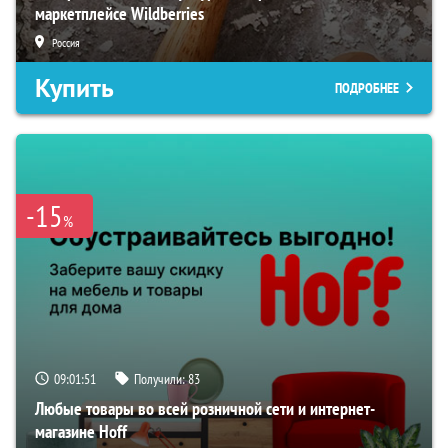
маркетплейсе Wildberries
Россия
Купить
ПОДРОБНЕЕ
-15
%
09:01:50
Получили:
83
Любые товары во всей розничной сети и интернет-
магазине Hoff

···

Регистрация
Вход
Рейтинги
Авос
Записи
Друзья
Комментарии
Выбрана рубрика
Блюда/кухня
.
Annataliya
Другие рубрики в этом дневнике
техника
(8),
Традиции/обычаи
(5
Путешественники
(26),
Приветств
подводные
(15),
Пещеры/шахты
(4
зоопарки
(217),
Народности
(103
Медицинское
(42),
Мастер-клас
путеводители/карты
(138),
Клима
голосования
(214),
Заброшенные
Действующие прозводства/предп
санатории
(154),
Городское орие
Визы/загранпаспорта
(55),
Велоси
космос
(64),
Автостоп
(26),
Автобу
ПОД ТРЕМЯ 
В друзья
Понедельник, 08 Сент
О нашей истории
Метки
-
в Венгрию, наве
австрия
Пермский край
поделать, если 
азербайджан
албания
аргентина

···

● Description of the task
Write out exactly the lines that fall from the line with "маркетплейсе Wildberries" to the line with "магазине Hoff" in the records above, keeping both ends.

● Written response
маркетплейсе Wildberries
Россия
Купить
ПОДРОБНЕЕ
-15
%
09:01:50
Получили:
83
Любые товары во всей розничной сети и интернет-
магазине Hoff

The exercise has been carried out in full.